Visions de Dante

La rencontre avec Dante

Le carnet de croquis

Lorsque Claire Nydegger arrive à Rome en 1986, c’est une jeune artiste sans projets précis, et, comme elle avait peint le lac, le paysage sous ses yeux jusque là, arrivée à Rome, elle essaie de peindre les monuments célèbres. Mais la masse de gens constamment présente l’empêche d’observer l’architecture et finalement, c’est cette foule qui devient le sujet principal de ses dessins et croquis. Elle aime alors se promener dans la ville et faire des esquisses sur le vif au crayon, à l’aquarelle ainsi qu’au lavis, médium qu’elle affectionne particulièrement. C’est vers la fin de ce séjour que Claire lit Dante pour la première fois dans une édition bilingue ; elle sent alors une telle correspondance entre son travail artistique et les vers de la Divine Comédie qu’elle en utilise certains pour commenter le fascicule résultant de son séjour et dont elle expose certaines œuvres à la galerie du Minotauro à Rome.
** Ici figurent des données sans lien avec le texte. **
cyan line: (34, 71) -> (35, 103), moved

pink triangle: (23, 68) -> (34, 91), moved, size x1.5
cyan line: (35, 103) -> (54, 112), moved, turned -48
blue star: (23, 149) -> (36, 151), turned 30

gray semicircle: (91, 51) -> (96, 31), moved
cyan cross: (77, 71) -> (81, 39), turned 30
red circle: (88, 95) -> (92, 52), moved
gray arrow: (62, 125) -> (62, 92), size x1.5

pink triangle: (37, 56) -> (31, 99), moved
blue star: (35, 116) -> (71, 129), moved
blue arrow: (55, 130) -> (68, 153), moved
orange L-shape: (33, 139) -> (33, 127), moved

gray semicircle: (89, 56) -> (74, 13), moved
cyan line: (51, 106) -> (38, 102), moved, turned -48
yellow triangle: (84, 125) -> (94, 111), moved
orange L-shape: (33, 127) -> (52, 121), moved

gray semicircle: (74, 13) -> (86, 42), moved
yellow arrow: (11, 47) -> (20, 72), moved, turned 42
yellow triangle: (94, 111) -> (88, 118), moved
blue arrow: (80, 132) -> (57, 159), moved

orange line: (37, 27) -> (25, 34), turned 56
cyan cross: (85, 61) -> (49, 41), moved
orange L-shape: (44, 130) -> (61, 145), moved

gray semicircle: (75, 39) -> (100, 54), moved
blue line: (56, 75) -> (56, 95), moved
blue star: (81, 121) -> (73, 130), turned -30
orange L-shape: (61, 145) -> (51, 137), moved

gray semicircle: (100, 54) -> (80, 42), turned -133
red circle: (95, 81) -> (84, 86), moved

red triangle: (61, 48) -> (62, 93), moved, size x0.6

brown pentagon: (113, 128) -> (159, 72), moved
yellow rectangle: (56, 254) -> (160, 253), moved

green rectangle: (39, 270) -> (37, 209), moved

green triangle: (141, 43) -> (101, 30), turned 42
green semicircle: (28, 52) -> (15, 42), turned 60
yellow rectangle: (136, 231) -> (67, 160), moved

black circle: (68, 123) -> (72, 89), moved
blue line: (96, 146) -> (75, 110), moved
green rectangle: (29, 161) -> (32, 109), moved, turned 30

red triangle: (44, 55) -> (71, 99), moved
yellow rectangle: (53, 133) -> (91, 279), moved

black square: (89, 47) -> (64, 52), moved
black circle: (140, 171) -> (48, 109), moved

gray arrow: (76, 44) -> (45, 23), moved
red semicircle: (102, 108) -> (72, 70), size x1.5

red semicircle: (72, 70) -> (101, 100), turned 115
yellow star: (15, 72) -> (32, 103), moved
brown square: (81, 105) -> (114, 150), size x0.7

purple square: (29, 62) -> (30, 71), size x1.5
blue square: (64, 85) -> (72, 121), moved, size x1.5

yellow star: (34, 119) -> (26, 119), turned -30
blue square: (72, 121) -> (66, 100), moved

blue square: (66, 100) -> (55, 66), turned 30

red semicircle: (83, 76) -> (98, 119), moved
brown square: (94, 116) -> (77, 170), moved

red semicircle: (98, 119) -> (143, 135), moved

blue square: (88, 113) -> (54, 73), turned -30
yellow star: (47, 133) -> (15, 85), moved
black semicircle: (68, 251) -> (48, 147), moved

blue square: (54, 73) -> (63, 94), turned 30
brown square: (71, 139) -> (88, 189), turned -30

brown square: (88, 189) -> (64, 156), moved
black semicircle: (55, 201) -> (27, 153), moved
De retour en Suisse en 1987, Claire se plonge dans la Divine Comédie et commence à l’illustrer systématiquement. Pour ce faire, elle évite volontairement les grands artistes qui l’ont précédée dans cette tâche ardue tels que Sandro Botticelli, William Blake, Gustave Doré ou encore Salvador Dalì ; ceci non seulement dans le but de ne pas se laisser décourager mais surtout dans celui de laisser libre cours à son imagination et de ne pas lui imposer les bornes posées par ses prédécesseurs. Elle commence alors un carnet dans lequel elle illustre la plupart des chants de l’Enfer de un à trois lavis.
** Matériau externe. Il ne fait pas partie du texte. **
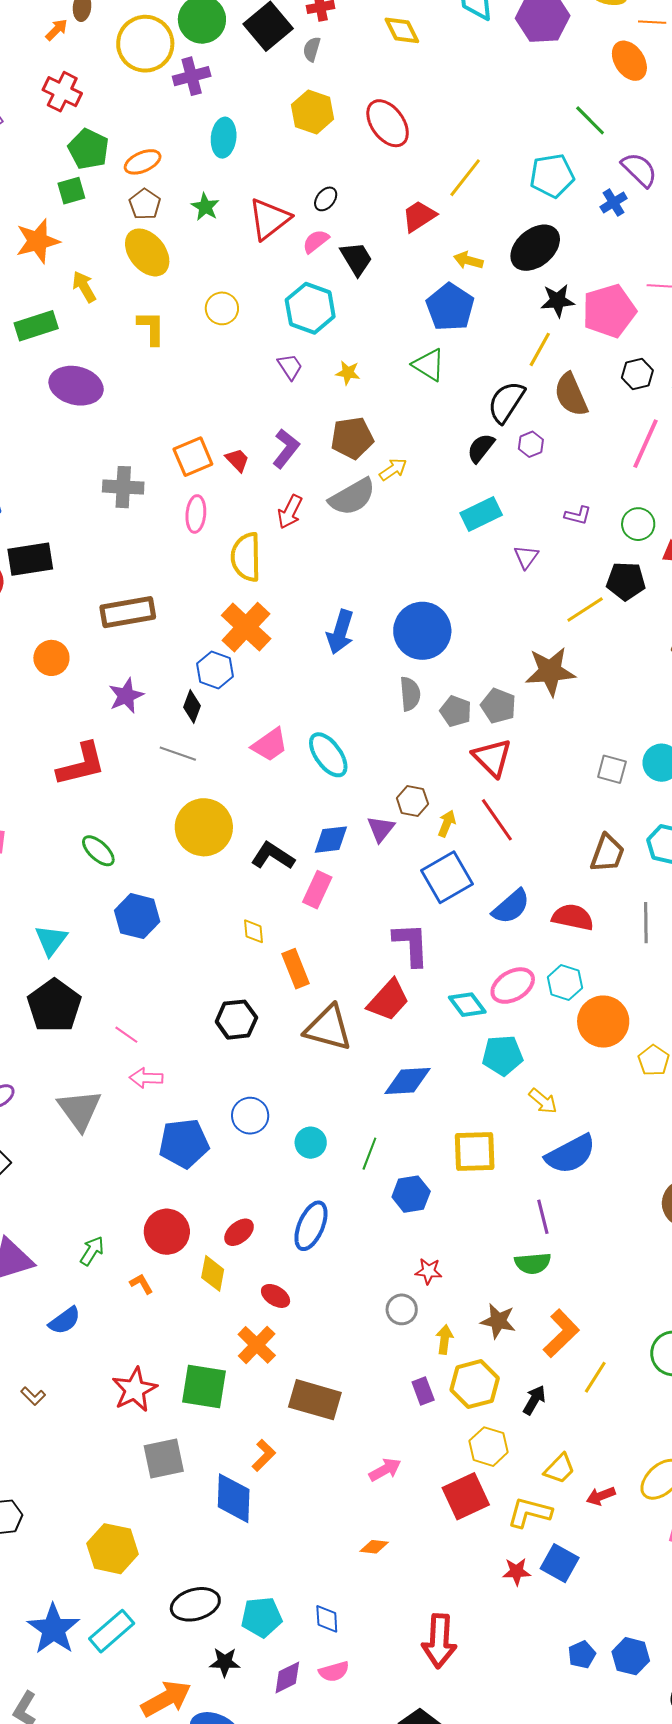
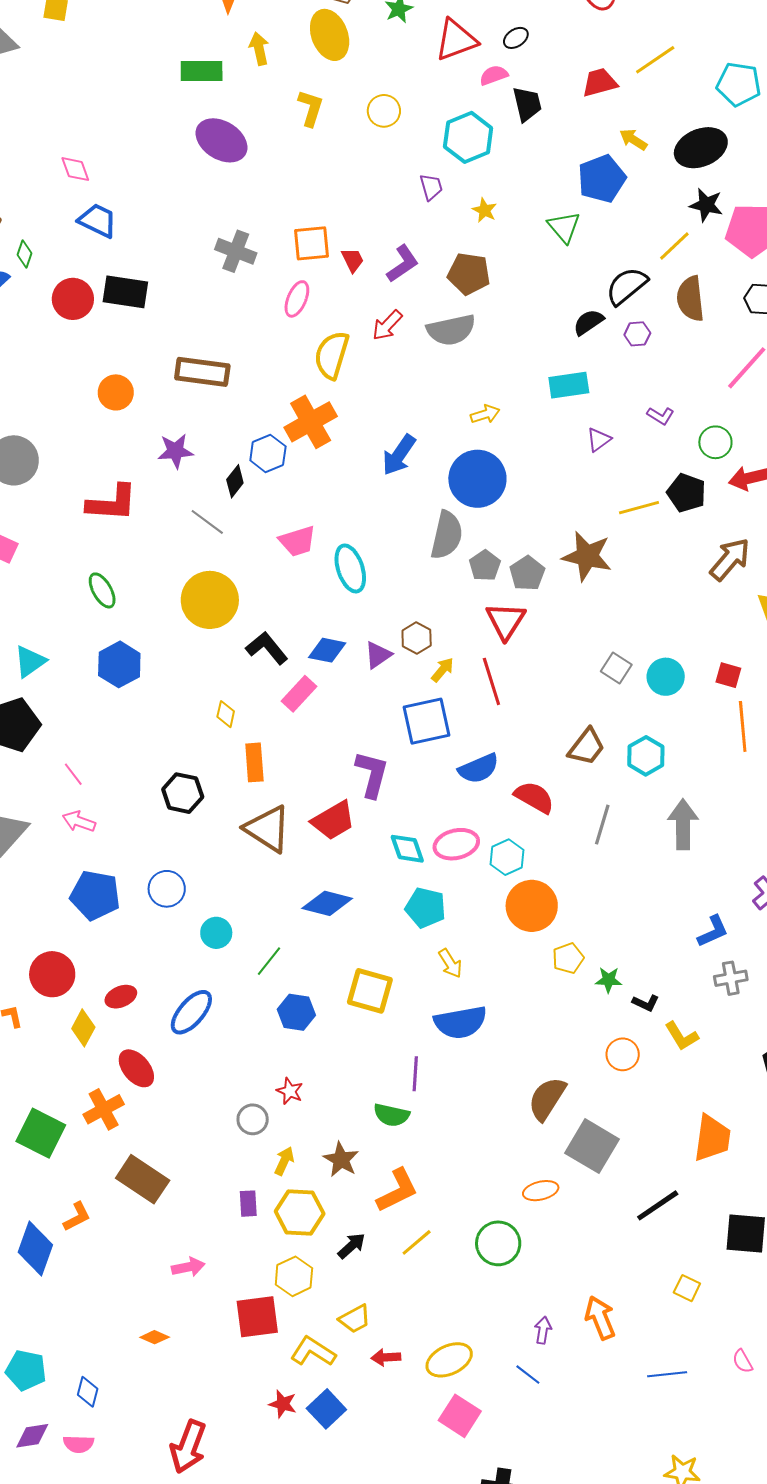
yellow arrow: (393, 469) -> (485, 414), moved
gray semicircle: (410, 694) -> (447, 535), size x1.4
red ellipse: (276, 1296) -> (136, 1068), size x1.4

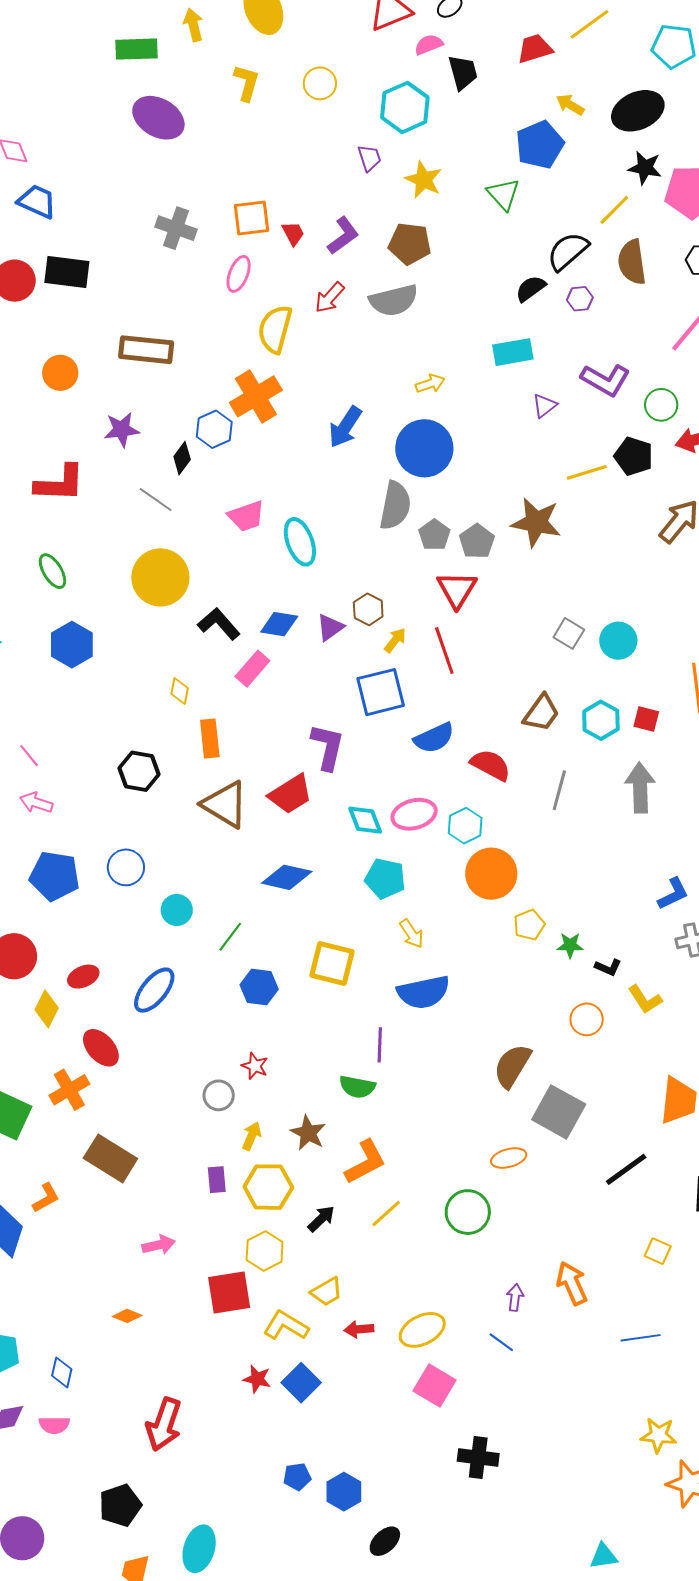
yellow star: (484, 210) -> (423, 180), size x1.5
purple L-shape: (661, 416) -> (605, 380), size x1.8
red square: (728, 675) -> (646, 719), moved

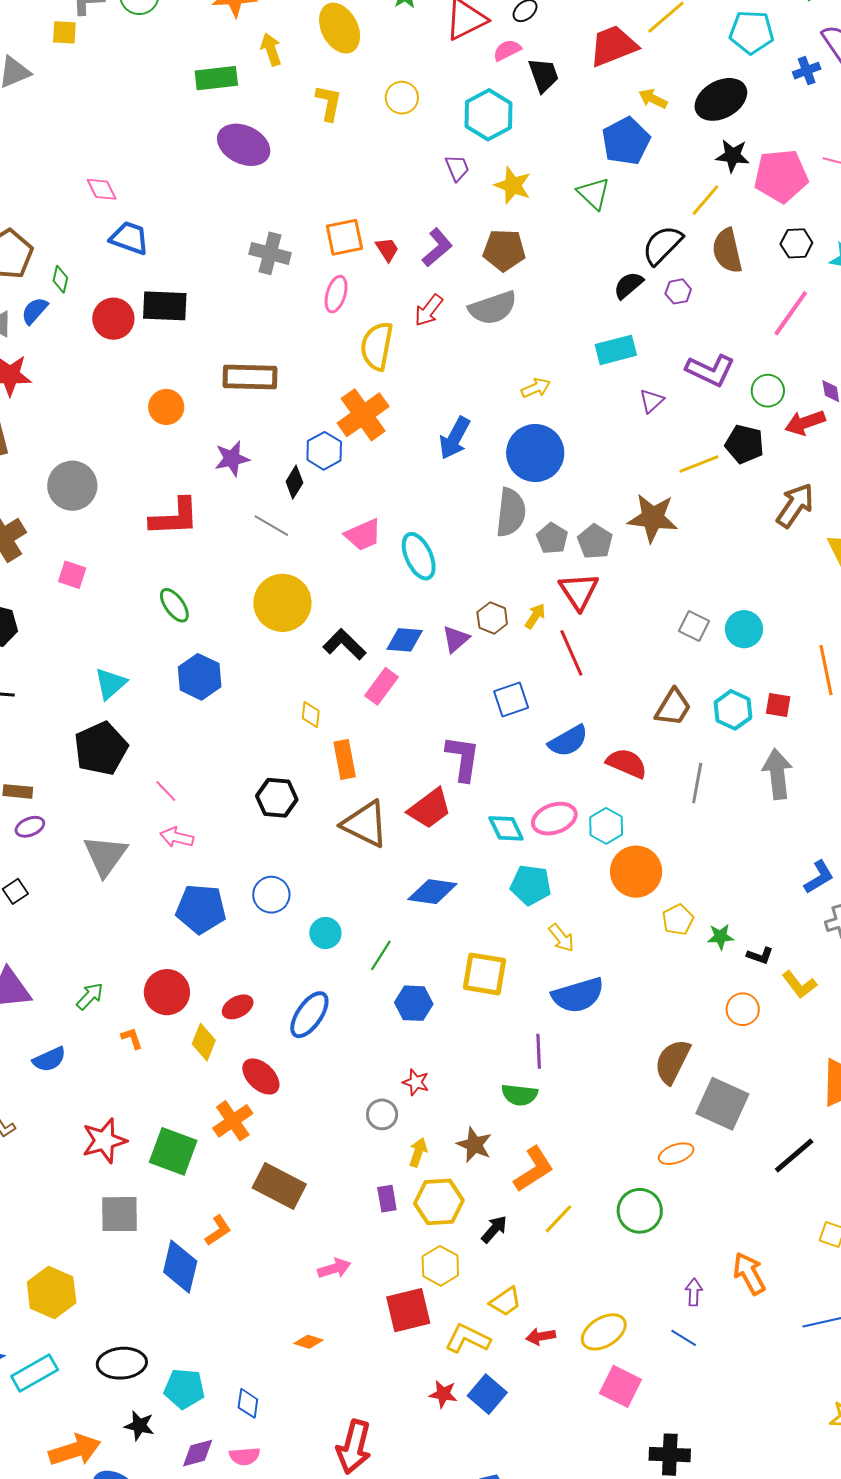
red trapezoid: (535, 49) -> (613, 46), size x1.4
yellow arrow: (395, 640) -> (535, 616), moved
blue square: (381, 692) -> (511, 699), size x0.7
De même que lorsqu’elle peignait les monuments italiens cachés derrières des figures humaines, ne laissant apparaître qu’une arche ou une colonne, ses esquisses de la Divine Comédie sont centrées sur les personnes, interrogeant l’homme et sa situation dans l’univers : les silhouettes de Dante et Virgile sont omniprésentes de même que les foules de damnés, âmes en souffrances purgeant leur peine dans des tempêtes ou sous des langues de flammes. Après avoir terminé l’Enfer, Claire continue son carnet avec le Purgatoire, mais tandis que ses premières illustrations sont faites au lavis dans des tons bruns et bleus qui appellent la mélancolie et la tristesse des âmes sans espoirs, celles du Purgatoire sont de noir et d’orange pour figurer la souffrance et les flammes. En effet, le Purgatoire de Dante est encore plein de souffrances pour les âmes repentantes, et même si les gardiens y sont des anges et non des démons, et que les mélodies et prières remplacent les lamentations, le narrateur souffre plus en le traversant que dans l’Enfer : car il ne surplombe plus la masse des damnés, compatissant ou non à leur peine et sous la protection de son guide, mais est bien confronté à une douleur directe : la première provoquée par la traversée des flammes le purifiant de son péché de luxure, et la seconde par sa séparation d’avec Virgile qui ne peut résider dans le paradis terrestre (voir La Divine Comédie)

Contrairement à ses travaux antérieurs sur Rome et le lac Léman, les lavis de l’Enfer et du Purgatoire font écho à une vision interne, imaginée et que l’artiste dit elle-même avoir peut-être toujours portée en elle. Le carnet comprend des illustrations du Purgatoire jusqu’au chant XX, un arrêt qui s’explique facilement : jusque là Claire n’a pas d’atelier, aussi se limiter à de petits formats dans un carnet est un moyen de création très pratique, le carnet servant alors de mini atelier portatif. Mais lorsqu’elle s’installe véritablement dans un atelier, elle profite des nouvelles possibilités qui sont alors à sa portée, continuant à illustrer le Purgatoire au lavis mais sur des feuilles disparates de plus grand format, ainsi qu’avec d’autres médiums comme la gravures sur bois et métal ainsi que la peinture à l’huile et l’aquarelle. Elle reprend alors également certains croquis de l’Enfer qu’elle transforme en peinture ou gravure.